Loading model: c4ai-command-r-v01
gguf: This GGUF file is for Little Endian only
Set model parameters
Set model tokenizer
Traceback (most recent call last):
  File "%USERPROFILE%\miniconda3\envs\llama.cpp\lib\site-packages\transformers\dynamic_module_utils.py", line 595, in resolve_trust_remote_code
    signal.signal(signal.SIGALRM, _raise_timeout_error)
AttributeError: module 'signal' has no attribute 'SIGALRM'. Did you mean: 'SIGABRT'?

During handling of the above exception, another exception occurred:

Traceback (most recent call last):
  File "D:\Arbeit\windows_llama.cpp\vendor\llama.cpp\convert-hf-to-gguf.py", line 2073, in <module>
    main()
  File "D:\Arbeit\windows_llama.cpp\vendor\llama.cpp\convert-hf-to-gguf.py", line 2060, in main
    model_instance.set_vocab()
  File "D:\Arbeit\windows_llama.cpp\vendor\llama.cpp\convert-hf-to-gguf.py", line 73, in set_vocab
    self._set_vocab_gpt2()
  File "D:\Arbeit\windows_llama.cpp\vendor\llama.cpp\convert-hf-to-gguf.py", line 226, in _set_vocab_gpt2
    tokenizer = AutoTokenizer.from_pretrained(dir_model)
  File "%USERPROFILE%\miniconda3\envs\llama.cpp\lib\site-packages\transformers\models\auto\tokenization_auto.py", line 797, in from_pretrained
    trust_remote_code = resolve_trust_remote_code(
  File "%USERPROFILE%\miniconda3\envs\llama.cpp\lib\site-packages\transformers\dynamic_module_utils.py", line 611, in resolve_trust_remote_code
    raise ValueError(
ValueError: The repository for D:\Arbeit\windows_manage_large_language_models\source\c4ai-command-r-v01 contains custom code which must be executed to correctly load the model.

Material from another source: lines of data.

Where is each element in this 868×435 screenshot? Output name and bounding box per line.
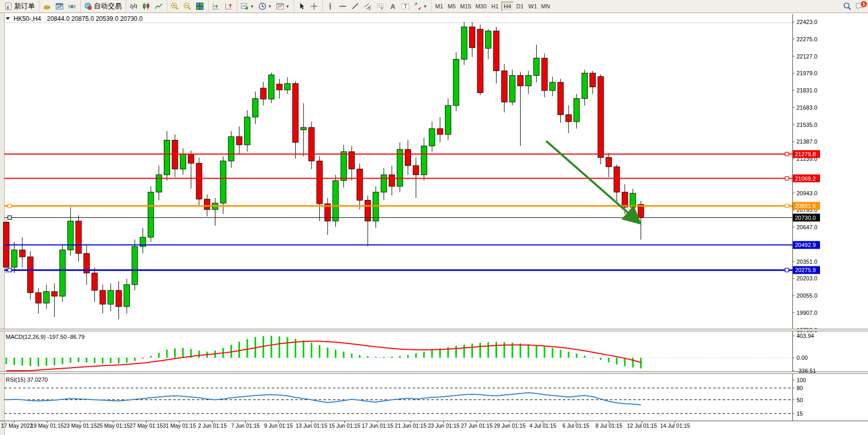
trend-line-button[interactable] [349, 1, 361, 11]
bear-candle[interactable] [172, 140, 178, 169]
chat-button[interactable]: 1 [853, 1, 866, 11]
horizontal-line-button[interactable] [336, 1, 349, 11]
bear-candle[interactable] [28, 257, 33, 293]
bear-candle[interactable] [293, 84, 298, 143]
bull-candle[interactable] [486, 31, 491, 48]
line-handle[interactable] [785, 152, 789, 156]
bear-candle[interactable] [204, 199, 210, 209]
bull-candle[interactable] [510, 75, 515, 102]
bear-candle[interactable] [357, 169, 363, 201]
auto-trading-globe-button[interactable]: 自动交易 [82, 1, 124, 11]
zoom-out-button[interactable] [181, 1, 194, 11]
bull-candle[interactable] [534, 58, 539, 75]
bear-candle[interactable] [614, 167, 620, 192]
bear-candle[interactable] [606, 158, 612, 167]
chevron-down-icon[interactable]: ▼ [268, 4, 272, 9]
bull-candle[interactable] [333, 181, 339, 221]
bull-candle[interactable] [245, 117, 250, 145]
bull-candle[interactable] [228, 137, 234, 161]
bull-candle[interactable] [148, 192, 154, 237]
bar-chart-button[interactable] [127, 1, 140, 11]
bull-candle[interactable] [574, 99, 580, 122]
timeframe-m1[interactable]: M1 [433, 2, 445, 11]
bull-candle[interactable] [164, 140, 170, 174]
line-handle[interactable] [785, 204, 789, 208]
bull-candle[interactable] [526, 75, 532, 86]
bear-candle[interactable] [493, 31, 499, 70]
bear-candle[interactable] [501, 71, 507, 102]
bear-candle[interactable] [365, 200, 371, 221]
bear-candle[interactable] [116, 290, 122, 307]
bear-candle[interactable] [598, 77, 604, 158]
bull-candle[interactable] [445, 105, 451, 134]
timeframe-m30[interactable]: M30 [473, 2, 488, 11]
bull-candle[interactable] [180, 154, 186, 169]
bull-candle[interactable] [156, 175, 162, 192]
bull-candle[interactable] [300, 127, 306, 130]
bull-candle[interactable] [68, 221, 74, 250]
crosshair-button[interactable] [308, 1, 320, 11]
bull-candle[interactable] [381, 175, 387, 192]
chevron-down-icon[interactable]: ▼ [285, 4, 290, 9]
auto-scroll-button[interactable] [210, 1, 222, 11]
bull-candle[interactable] [461, 27, 467, 60]
bull-candle[interactable] [397, 149, 403, 186]
bear-candle[interactable] [196, 163, 202, 199]
bear-candle[interactable] [405, 149, 411, 166]
timeframe-h1[interactable]: H1 [489, 2, 501, 11]
line-handle[interactable] [8, 268, 11, 272]
bear-candle[interactable] [517, 75, 523, 86]
line-handle[interactable] [8, 216, 11, 219]
line-handle[interactable] [8, 204, 11, 208]
text-button[interactable]: A [387, 1, 399, 11]
chevron-down-icon[interactable]: ▼ [423, 4, 427, 9]
bull-candle[interactable] [453, 59, 459, 105]
bear-candle[interactable] [260, 88, 266, 99]
periods-clock-button[interactable]: ▼ [256, 1, 274, 11]
bull-candle[interactable] [252, 99, 258, 117]
bull-candle[interactable] [341, 152, 346, 181]
bear-candle[interactable] [558, 83, 563, 115]
bear-candle[interactable] [76, 221, 81, 253]
bear-candle[interactable] [236, 137, 242, 145]
candle-chart-button[interactable] [140, 1, 152, 11]
line-handle[interactable] [785, 177, 789, 180]
bull-candle[interactable] [59, 250, 65, 297]
bear-candle[interactable] [590, 73, 596, 87]
timeframe-h4[interactable]: H4 [501, 2, 514, 11]
equidistant-channel-button[interactable]: E [361, 1, 374, 11]
chart-shift-button[interactable] [222, 1, 235, 11]
bear-candle[interactable] [19, 250, 25, 257]
bear-candle[interactable] [389, 175, 395, 186]
line-chart-button[interactable] [152, 1, 165, 11]
bear-candle[interactable] [52, 291, 57, 296]
bear-candle[interactable] [469, 27, 475, 48]
bull-candle[interactable] [269, 75, 274, 99]
add-indicator-button[interactable]: ▼ [238, 1, 256, 11]
timeframe-mn[interactable]: MN [539, 2, 552, 11]
bear-candle[interactable] [100, 290, 105, 304]
templates-button[interactable]: ▼ [274, 1, 292, 11]
zoom-in-button[interactable] [168, 1, 181, 11]
bull-candle[interactable] [550, 83, 556, 90]
bull-candle[interactable] [285, 84, 291, 90]
data-window-button[interactable] [53, 1, 66, 11]
bear-candle[interactable] [317, 161, 322, 204]
bear-candle[interactable] [566, 115, 572, 122]
signal-ring-button[interactable] [66, 1, 78, 11]
chart-canvas[interactable]: 22423.022275.022127.021979.021831.021683… [0, 13, 868, 435]
bear-candle[interactable] [413, 166, 419, 175]
bull-candle[interactable] [132, 246, 138, 285]
timeframe-m15[interactable]: M15 [458, 2, 473, 11]
tile-windows-button[interactable] [194, 1, 206, 11]
bear-candle[interactable] [622, 192, 628, 207]
bear-candle[interactable] [309, 127, 315, 161]
search-button[interactable] [841, 1, 853, 11]
cursor-button[interactable] [295, 1, 308, 11]
bear-candle[interactable] [541, 58, 547, 90]
timeframe-w1[interactable]: W1 [526, 2, 539, 11]
bull-candle[interactable] [108, 290, 114, 304]
new-order-button[interactable]: 新订单 [2, 1, 37, 11]
bull-candle[interactable] [11, 250, 17, 267]
bull-candle[interactable] [582, 73, 587, 99]
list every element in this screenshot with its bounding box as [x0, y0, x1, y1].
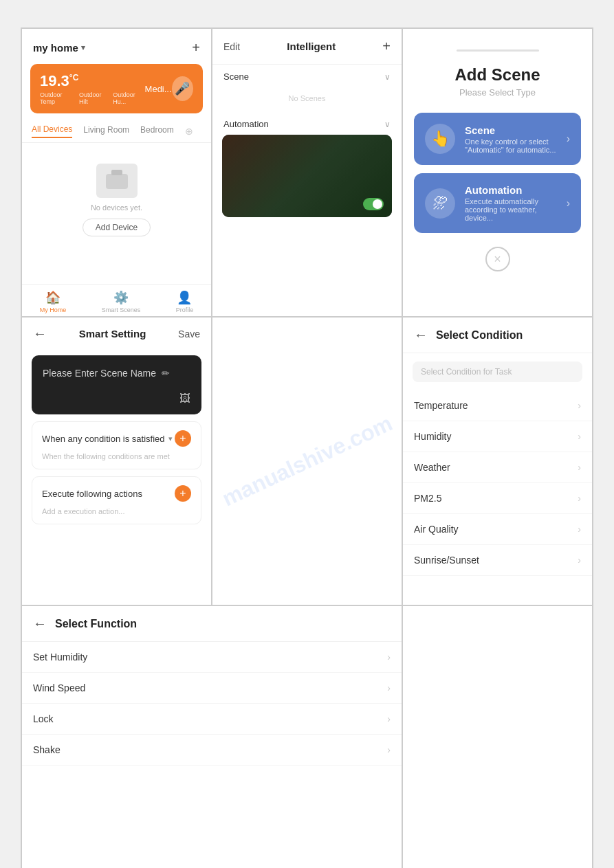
sf-item-lock[interactable]: Lock › [22, 704, 402, 735]
condition-dropdown-arrow[interactable]: ▾ [168, 434, 173, 443]
sf-back-btn[interactable]: ← [33, 616, 47, 632]
toggle-knob [373, 199, 382, 209]
cell-select-function: ← Select Function Set Humidity › Wind Sp… [21, 605, 402, 868]
scenes-header-title: Intelligent [287, 41, 336, 52]
cell-add-scene: Add Scene Please Select Type 👆 Scene One… [402, 28, 593, 317]
nav-home-label: My Home [40, 307, 67, 313]
myhome-header: my home ▾ + [22, 29, 211, 61]
sc-arrow-weather: › [578, 462, 581, 473]
add-scene-title: Add Scene [454, 65, 540, 85]
condition-desc: When the following conditions are met [42, 452, 191, 460]
room-search-icon[interactable]: ⊕ [185, 126, 193, 137]
close-button[interactable]: × [485, 247, 510, 271]
tab-living-room[interactable]: Living Room [83, 125, 129, 137]
sc-item-pm25[interactable]: PM2.5 › [403, 483, 592, 514]
no-devices-area: No devices yet. Add Device [22, 143, 211, 250]
ss-title-text: Smart Setting [79, 328, 146, 340]
weather-label-1: Outdoor Temp [40, 91, 74, 105]
weather-left: 19.3°C Outdoor Temp Outdoor Hilt Outdoor… [40, 72, 145, 105]
weather-temp: 19.3°C [40, 72, 145, 90]
ss-header: ← Smart Setting Save [22, 318, 211, 350]
scene-type-button[interactable]: 👆 Scene One key control or select "Autom… [414, 113, 581, 165]
sc-label-pm25: PM2.5 [414, 493, 441, 504]
execute-section: Execute following actions + Add a execut… [32, 476, 201, 524]
execute-desc: Add a execution action... [42, 507, 191, 515]
sc-item-sunrise[interactable]: Sunrise/Sunset › [403, 545, 592, 576]
sc-label-sunrise: Sunrise/Sunset [414, 555, 479, 566]
cell-my-home: my home ▾ + 19.3°C Outdoor Temp Outdoor … [21, 28, 212, 317]
scenes-edit-label[interactable]: Edit [223, 41, 240, 52]
sc-title-text: Select Condition [436, 329, 523, 342]
bottom-nav: 🏠 My Home ⚙️ Smart Scenes 👤 Profile [22, 284, 211, 316]
execute-add-btn[interactable]: + [175, 485, 191, 502]
automation-section-chevron: ∨ [384, 120, 391, 129]
ss-save-btn[interactable]: Save [178, 329, 200, 340]
scene-card-desc: One key control or select "Automatic" fo… [465, 137, 567, 154]
sc-back-btn[interactable]: ← [414, 327, 428, 343]
weather-mic-icon[interactable]: 🎤 [172, 76, 193, 101]
nav-item-myhome[interactable]: 🏠 My Home [40, 290, 67, 313]
condition-title-row: When any condition is satisfied ▾ [42, 434, 173, 444]
sc-item-temperature[interactable]: Temperature › [403, 390, 592, 421]
sc-label-humidity: Humidity [414, 431, 451, 442]
sf-item-windspeed[interactable]: Wind Speed › [22, 673, 402, 704]
add-device-button[interactable]: Add Device [83, 219, 151, 236]
tab-all-devices[interactable]: All Devices [32, 124, 72, 138]
scenes-plus-btn[interactable]: + [382, 38, 391, 54]
watermark-text: manualshive.com [218, 410, 396, 511]
image-icon[interactable]: 🖼 [179, 392, 190, 405]
scene-section-label: Scene [223, 71, 249, 82]
sf-item-shake[interactable]: Shake › [22, 735, 402, 766]
nav-profile-label: Profile [176, 307, 194, 313]
tab-bedroom[interactable]: Bedroom [140, 125, 174, 137]
sf-label-lock: Lock [33, 713, 54, 724]
nav-item-smartscenes[interactable]: ⚙️ Smart Scenes [102, 290, 141, 313]
cell-intelligent: Edit Intelligent + Scene ∨ No Scenes Aut… [212, 28, 402, 317]
execute-header: Execute following actions + [42, 485, 191, 502]
mic-icon: 🎤 [175, 81, 190, 96]
scene-name-card: Please Enter Scene Name ✏ 🖼 [32, 355, 201, 414]
home-plus-btn[interactable]: + [192, 40, 200, 56]
weather-label-3: Outdoor Hu... [113, 91, 144, 105]
profile-nav-icon: 👤 [177, 290, 192, 305]
sf-header: ← Select Function [22, 606, 402, 642]
condition-header: When any condition is satisfied ▾ + [42, 430, 191, 447]
condition-add-btn[interactable]: + [175, 430, 191, 447]
automation-type-button[interactable]: ⛈ Automation Execute automatically accor… [414, 173, 581, 233]
nav-scenes-label: Smart Scenes [102, 307, 141, 313]
pencil-icon[interactable]: ✏ [162, 368, 170, 379]
sc-item-humidity[interactable]: Humidity › [403, 421, 592, 452]
automation-card-desc: Execute automatically according to weath… [465, 197, 567, 222]
automation-toggle[interactable] [363, 198, 384, 210]
ss-back-btn[interactable]: ← [33, 326, 47, 342]
sc-arrow-temperature: › [578, 400, 581, 411]
sf-title-text: Select Function [55, 618, 137, 630]
close-icon: × [494, 252, 501, 267]
scene-name-placeholder: Please Enter Scene Name [43, 368, 156, 379]
svg-rect-1 [111, 170, 122, 175]
automation-card[interactable] [222, 135, 392, 217]
cell-empty-bottom-right [402, 605, 593, 868]
sc-item-weather[interactable]: Weather › [403, 452, 592, 483]
automation-card-icon: ⛈ [425, 188, 455, 219]
scene-name-row: Please Enter Scene Name ✏ [43, 368, 190, 379]
automation-card-arrow: › [567, 197, 570, 210]
sf-arrow-sethumidity: › [387, 652, 391, 663]
grid-container: my home ▾ + 19.3°C Outdoor Temp Outdoor … [21, 27, 593, 868]
automation-section-label: Automation [223, 119, 269, 129]
scene-card-text: Scene One key control or select "Automat… [465, 124, 567, 154]
nav-item-profile[interactable]: 👤 Profile [176, 290, 194, 313]
sc-arrow-sunrise: › [578, 555, 581, 566]
sc-item-airquality[interactable]: Air Quality › [403, 514, 592, 545]
weather-label-2: Outdoor Hilt [79, 91, 107, 105]
automation-card-text: Automation Execute automatically accordi… [465, 184, 567, 222]
automation-card-title: Automation [465, 184, 567, 196]
sc-arrow-airquality: › [578, 524, 581, 535]
scene-card-arrow: › [567, 133, 570, 145]
add-scene-subtitle: Please Select Type [459, 87, 536, 98]
sf-item-sethumidity[interactable]: Set Humidity › [22, 642, 402, 673]
sc-search-bar: Select Condition for Task [413, 361, 582, 382]
sc-label-weather: Weather [414, 462, 450, 473]
scene-hand-icon: 👆 [431, 130, 450, 148]
outer-wrapper: my home ▾ + 19.3°C Outdoor Temp Outdoor … [0, 0, 614, 868]
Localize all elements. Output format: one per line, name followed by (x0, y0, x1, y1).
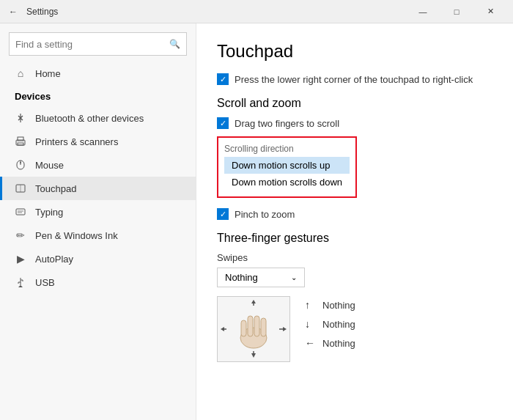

You can inspect the repository content at https://hf.co/D:\Arbeit\windows_manage_large_language_models\source\c4ai-command-r-v01.
Please pass the argument `trust_remote_code=True` to allow custom code to be run.

Workaround

Adding the trust_remote_code=True argument to the from_pretrained function call in https://github.com/ggerganov/llama.cpp/blob/b2450/convert-hf-to-gguf.py#L226 fixes the issue:

tokenizer = AutoTokenizer.from_pretrained(dir_model, trust_remote_code=True)

Question

Why is remote code trusted for _set_vocab_qwen, but not for _set_vocab_gpt2?

Kontext

https://huggingface.co/docs/transformers/model_doc/auto#transformers.AutoModelForPreTraining.from_pretrained.trust_remote_code

Mar 18 '24 10:03 countzero